In sum, Sirt has failed to show that the trial court erred in this regard.
Ill
Sirt contends in the alternative that the trial court’s order should have required that he be reimbursed pursuant to section 22 — 80 of the Code, which provides in part as follows:
“Any order of court vacating an order directing the county clerk to issue a tax deed based upon a finding that the property was not subject to taxation or special assessment, or that the taxes or special assessments had been paid prior to the sale of the property, or that the tax sale was otherwise void, shall declare the tax sale to be a sale in error pursuant to Section 21 — 310 of this Act. The order shall direct the county collector to refund to the tax deed grantee or his or her successors and assigns (or, if a tax deed has not yet issued, the holder of the certificate) the following amounts ***.” 35 ILCS 200/22 — 80 (West 1998).
However, in cases involving the predecessor statutes to those at issue here, Illinois courts have routinely held that there is no right to reimbursement where the purchaser fails to timely take out and register the deed, because the language now found in section 22 — 85 is more specific than the language now found in section 22 — 80. E.g., In re Application of Rosewell, 209 Ill.

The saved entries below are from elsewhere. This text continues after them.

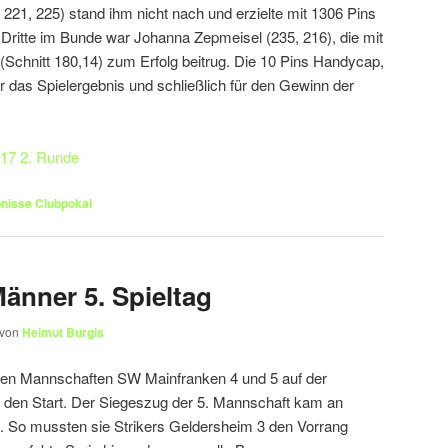
 221, 225) stand ihm nicht nach und erzielte mit 1306 Pins
 Dritte im Bunde war Johanna Zepmeisel (235, 216), die mit
(Schnitt 180,14) zum Erfolg beitrug. Die 10 Pins Handycap,
ür das Spielergebnis und schließlich für den Gewinn der
017 2. Runde
nisse Clubpokal
änner 5. Spieltag
von
Helmut Burgis
den Mannschaften SW Mainfranken 4 und 5 auf der
den Start. Der Siegeszug der 5. Mannschaft kam an
. So mussten sie Strikers Geldersheim 3 den Vorrang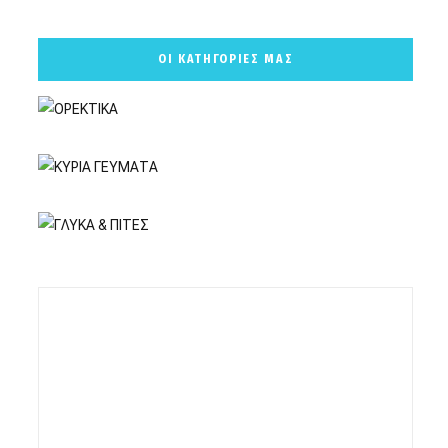
ΟΙ ΚΑΤΗΓΟΡΙΕΣ ΜΑΣ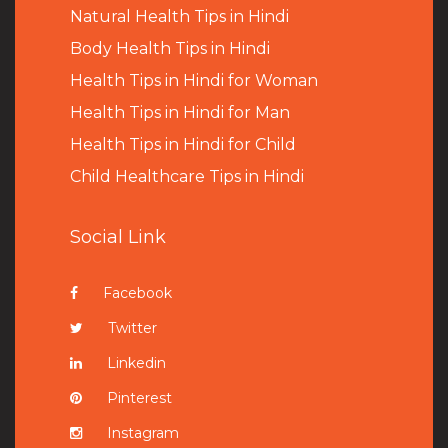
Natural Health Tips in Hindi
B
ody Health Tips in Hindi
Health Tips in Hindi for Woman
Health Tips in Hindi for Man
Health Tips in Hindi for Child
Child Healthcare Tips in Hindi
Social Link
Facebook
Twitter
Linkedin
Pinterest
Instagram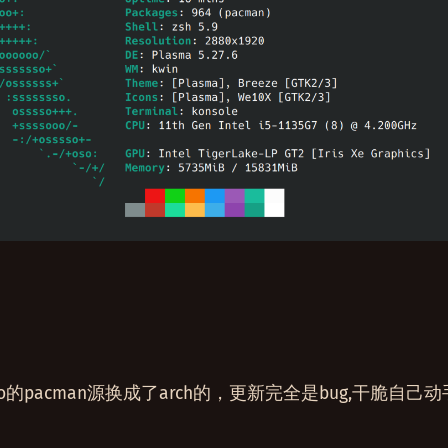
ro的pacman源换成了arch的，更新完全是bug,干脆自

App. 3d 187, 190-92, 568 N.E.2d 89, 91-92 (1991). Thus, Sirt’s argument fails.
IV
Finally, Sirt contends in the alternative that the trial court’s order should have required that he be reimbursed pursuant to section 22 — 50 of the Code, which provides as follows:
“If the court refuses to enter an order directing the county clerk to execute and deliver the tax deed, because of the failure of the purchaser to fulfill any of the above provisions, and if the purchaser, or his or her assignee has made a bona fide attempt to comply with the statutory requirements for the issuance of the tax deed, it shall order the return of the purchase price forthwith, as in case of sales in error, except that no interest shall be paid on the purchase price.” 35 ILCS 200/22 — 50 (West 1998).
However, in this case, the trial court did not refuse to enter an order directing the county clerk to execute and deliver the tax deed. Section 22 — 85 of the Code is not a provision “above” section 22 — 50. Moreover, section 22 — 85 is controlling because it is more specific than section 22 — 50. See In re Application of Rosewell, 209 Ill. App. 3d at 190-92, 568 N.E.2d at 91-92. Nor has Sirt pointed to evidence showing that there was a bona fide attempt to comply with section 21 — 385 regarding the redemption period that expired on October 30, 1998.
For all of the aforementioned reasons, the order of the circuit court of Cook County is affirmed.
Affirmed.
GREIMAN and QUINN, JJ., concur.
We note, however, that “it is plain that a party may redeem on behalf of the owner even where the party lacks any interest in the property, lacks explicit authorization from the owner, or tenders his own money without the assurance of reimbursement. Also, the mere fact that the party redeems out of his own economic interest does not mean he does not do so on the owner’s behalf as well. The relationship between the owner and the redeemer may be such that a valid redemption promotes both their interests.” In re Application of the County Treasurer & ex officio County Collector, 301 Ill. App. 3d 672, 679, 704 N.E.2d 910, 914 (1998).